Tuesday, March 23, 2010

Dark Tower (1987)

A monolithic office structure is nearing completion in Barcelona until a series of bizarre deaths in and around the building disrupt its progress. While the security chief is initially convinced that these are merely unfortunate accidents, the architect who designed the building and who witnessed the first death is certain that some kind of force is responsible. Parapsychology comes into play as does the somewhat mysterious death of the architect's husband. I bet you just figured out the ending because yes, it was that predictable (except for when the dead husband takes shape as some kind of lizard creature)...cue the revenge and roll credits.

Personally, I've always preferred 'houses that kill:' Poltergeist (1982), the Amitys, Pulse (1988) was okay if only for the scene where the lady gets trapped in the shower and the water progressively gets hotter...its creepier than it sounds. But then, there is a level of comfort and safety that people expect their homes to provide so when this fails, it can be justifiably disconcerting. This does not work quite as well with a still in development office building. Most people just want to get out of office buildings as quickly as they can which had loneliness been the reason for the Dark Tower's homicidal tendencies, then maybe I could understand.
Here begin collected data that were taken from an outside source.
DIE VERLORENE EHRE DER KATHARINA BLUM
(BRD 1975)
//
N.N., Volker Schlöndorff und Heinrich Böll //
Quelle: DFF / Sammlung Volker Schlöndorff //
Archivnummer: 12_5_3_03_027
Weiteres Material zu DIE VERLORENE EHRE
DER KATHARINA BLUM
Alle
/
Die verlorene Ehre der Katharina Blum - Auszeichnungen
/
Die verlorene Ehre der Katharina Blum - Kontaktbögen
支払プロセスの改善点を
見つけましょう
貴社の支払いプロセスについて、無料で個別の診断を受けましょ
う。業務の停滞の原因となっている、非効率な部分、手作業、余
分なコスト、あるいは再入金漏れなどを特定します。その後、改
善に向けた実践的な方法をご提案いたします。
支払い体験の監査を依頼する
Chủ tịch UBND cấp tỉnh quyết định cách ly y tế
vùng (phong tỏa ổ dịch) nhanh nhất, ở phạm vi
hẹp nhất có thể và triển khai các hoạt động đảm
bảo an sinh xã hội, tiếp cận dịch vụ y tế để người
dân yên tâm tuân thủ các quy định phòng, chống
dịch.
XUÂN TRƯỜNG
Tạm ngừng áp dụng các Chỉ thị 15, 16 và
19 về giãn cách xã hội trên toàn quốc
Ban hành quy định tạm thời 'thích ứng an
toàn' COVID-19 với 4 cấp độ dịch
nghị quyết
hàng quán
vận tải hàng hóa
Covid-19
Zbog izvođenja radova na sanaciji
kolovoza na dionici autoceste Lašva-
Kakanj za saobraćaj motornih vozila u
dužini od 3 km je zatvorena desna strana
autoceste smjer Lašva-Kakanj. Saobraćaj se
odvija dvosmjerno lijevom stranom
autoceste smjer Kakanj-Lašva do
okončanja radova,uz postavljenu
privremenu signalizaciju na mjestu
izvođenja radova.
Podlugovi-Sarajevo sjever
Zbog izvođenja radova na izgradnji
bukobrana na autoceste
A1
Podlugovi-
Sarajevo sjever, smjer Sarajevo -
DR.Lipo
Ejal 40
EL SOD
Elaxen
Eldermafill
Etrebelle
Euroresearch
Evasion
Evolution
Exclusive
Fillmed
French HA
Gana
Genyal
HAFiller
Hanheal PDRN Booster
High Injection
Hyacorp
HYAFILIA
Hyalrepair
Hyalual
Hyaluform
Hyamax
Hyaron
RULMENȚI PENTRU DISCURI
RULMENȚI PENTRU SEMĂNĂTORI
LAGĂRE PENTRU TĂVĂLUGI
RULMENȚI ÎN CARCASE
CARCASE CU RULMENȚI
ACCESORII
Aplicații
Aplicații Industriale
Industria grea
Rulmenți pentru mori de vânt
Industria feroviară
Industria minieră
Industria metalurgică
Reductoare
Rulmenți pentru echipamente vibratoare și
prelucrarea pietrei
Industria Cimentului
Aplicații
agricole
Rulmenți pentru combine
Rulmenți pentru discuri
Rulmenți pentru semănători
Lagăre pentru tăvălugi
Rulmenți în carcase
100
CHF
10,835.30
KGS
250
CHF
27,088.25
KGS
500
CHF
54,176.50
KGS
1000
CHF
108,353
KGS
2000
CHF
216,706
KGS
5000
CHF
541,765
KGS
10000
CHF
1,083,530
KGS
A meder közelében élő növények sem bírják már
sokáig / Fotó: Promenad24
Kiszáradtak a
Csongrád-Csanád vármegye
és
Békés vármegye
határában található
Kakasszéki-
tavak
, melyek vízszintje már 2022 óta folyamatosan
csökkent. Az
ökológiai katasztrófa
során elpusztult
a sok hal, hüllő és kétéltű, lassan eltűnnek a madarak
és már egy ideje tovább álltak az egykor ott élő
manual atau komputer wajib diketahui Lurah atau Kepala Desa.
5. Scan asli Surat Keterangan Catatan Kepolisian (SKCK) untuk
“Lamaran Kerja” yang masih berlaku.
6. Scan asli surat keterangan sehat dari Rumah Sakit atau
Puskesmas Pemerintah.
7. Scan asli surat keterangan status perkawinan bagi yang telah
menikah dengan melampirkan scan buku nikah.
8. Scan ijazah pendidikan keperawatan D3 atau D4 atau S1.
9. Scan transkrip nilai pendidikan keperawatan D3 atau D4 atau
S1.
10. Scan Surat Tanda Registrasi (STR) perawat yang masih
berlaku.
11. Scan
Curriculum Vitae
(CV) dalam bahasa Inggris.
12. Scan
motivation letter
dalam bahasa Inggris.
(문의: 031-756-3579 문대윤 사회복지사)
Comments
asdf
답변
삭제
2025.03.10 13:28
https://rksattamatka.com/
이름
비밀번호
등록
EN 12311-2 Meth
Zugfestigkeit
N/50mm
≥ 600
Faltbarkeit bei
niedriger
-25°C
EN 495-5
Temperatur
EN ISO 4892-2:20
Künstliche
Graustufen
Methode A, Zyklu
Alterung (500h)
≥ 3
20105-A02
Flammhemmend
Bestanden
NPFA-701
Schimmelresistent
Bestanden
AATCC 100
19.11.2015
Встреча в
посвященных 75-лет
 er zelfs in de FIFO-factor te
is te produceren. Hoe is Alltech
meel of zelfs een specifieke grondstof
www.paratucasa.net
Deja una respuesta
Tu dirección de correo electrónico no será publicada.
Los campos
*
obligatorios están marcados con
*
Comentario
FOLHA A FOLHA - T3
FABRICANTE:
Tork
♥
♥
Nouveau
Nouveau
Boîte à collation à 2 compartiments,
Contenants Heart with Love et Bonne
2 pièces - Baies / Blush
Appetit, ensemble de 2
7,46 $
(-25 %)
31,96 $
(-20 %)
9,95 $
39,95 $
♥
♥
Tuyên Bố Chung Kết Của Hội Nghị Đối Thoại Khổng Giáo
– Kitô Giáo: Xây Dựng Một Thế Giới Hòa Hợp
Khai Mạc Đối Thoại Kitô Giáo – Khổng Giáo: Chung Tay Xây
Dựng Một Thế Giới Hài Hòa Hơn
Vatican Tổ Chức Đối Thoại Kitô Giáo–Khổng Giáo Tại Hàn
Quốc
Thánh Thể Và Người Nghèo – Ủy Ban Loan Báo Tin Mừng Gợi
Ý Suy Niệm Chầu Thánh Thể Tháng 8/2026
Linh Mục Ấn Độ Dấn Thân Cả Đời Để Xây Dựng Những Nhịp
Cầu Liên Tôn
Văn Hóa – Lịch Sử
As well, seeing as the entire tale became nothing more than a ghost seeking vengeance, why did the window washer have to die? or the multiple elevator/elevator shaft casualties? Another issue here with the Dark Tower, those are some pretty cliched ways for a building to kill.

On a side note (and not entirely Dark Tower's fault) but the security chief was played by Michael Moriarty who I have had a life-long tendency to confuse, by name only, with Michael Ironside. So, every time Moriarty's face eventually appears on screen, I tend to exclaim, "Damnit, not again," because everyone knows that anything is better with a little Ironside. And this is just the kind of mood killer that is never a good way to start a film.